Publicado em: 02/01/2026 às 07:30hs
As doenças iniciais da soja têm se tornado um dos principais desafios para o bom estabelecimento da cultura nesta safra. Elas atacam a planta ainda nos estágios de germinação e emergência — fases decisivas para a produtividade final. A situação é agravada pelas condições climáticas instáveis registradas em várias regiões produtoras, com alternância entre períodos curtos de chuva e longos intervalos de calor intenso e baixa umidade, ambiente propício ao avanço de patógenos de solo.
De acordo com Diego Braga, consultor de desenvolvimento de mercado da Conceito Agrícola, os danos vão muito além do que se vê a olho nu. “Quando as doenças aparecem no início do ciclo, o prejuízo é silencioso, porém definitivo. A soja perde vigor, produz menos ramos e nós produtivos, o sistema radicular fica limitado e a planta torna-se mais sensível a estresses climáticos. Isso se traduz em menor produtividade e rentabilidade”, explica.

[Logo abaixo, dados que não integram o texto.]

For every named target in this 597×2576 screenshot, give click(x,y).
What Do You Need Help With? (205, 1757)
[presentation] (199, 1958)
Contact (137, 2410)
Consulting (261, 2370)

Braga ressalta que, além das perdas agronômicas, o produtor enfrenta custos adicionais com replantio, uso extra de fungicidas e atrasos no ciclo, o que compromete o desempenho econômico da safra.
Entre os agentes mais prejudiciais, destaca-se o tombamento (damping-off), causado por fungos como Rhizoctonia solani, Fusarium spp. e Pythium spp.. Essas doenças comprometem a germinação e a emergência, levando ao apodrecimento das sementes e à necrose do colo das plântulas, gerando falhas visíveis no estande.
Outros problemas comuns são as podridões radiculares, que retardam o desenvolvimento das plantas e causam desuniformidade no crescimento da lavoura. Já a Phytophthora sojae preocupa especialmente em áreas mal drenadas ou que enfrentam chuvas localizadas durante o plantio, provocando a morte de plantas jovens e exigindo, em muitos casos, o replantio.
A antracnose também pode surgir logo nos primeiros estádios vegetativos, gerando desuniformidade e atraso no desenvolvimento das plantas.
Além das doenças de solo, as foliares precoces vêm ocorrendo com maior frequência nas lavouras. Entre elas estão a mancha-alvo (Corynespora cassiicola), a mancha-parda (Septoria glycines), o crestamento foliar de cercospora (Cercospora kikuchii) e o míldio (Peronospora manshurica). Essas infecções reduzem a área fotossintética das folhas, afetando diretamente o vigor e o ritmo de crescimento da planta.
“O período dos primeiros 30 dias após a emergência é o mais importante. É nessa fase que a soja define seu sistema radicular, estrutura foliar e potencial produtivo. Por isso, qualquer falha inicial pode limitar o teto de produtividade”, reforça Braga.
O mofo-branco (Sclerotinia sclerotiorum), embora mais comum nas fases reprodutivas, está intimamente ligado às decisões tomadas no início do ciclo. Alta umidade, densidade excessiva de plantas e fechamento precoce do dossel favorecem a germinação dos escleródios no solo, aumentando o risco de infecções severas ao longo da safra.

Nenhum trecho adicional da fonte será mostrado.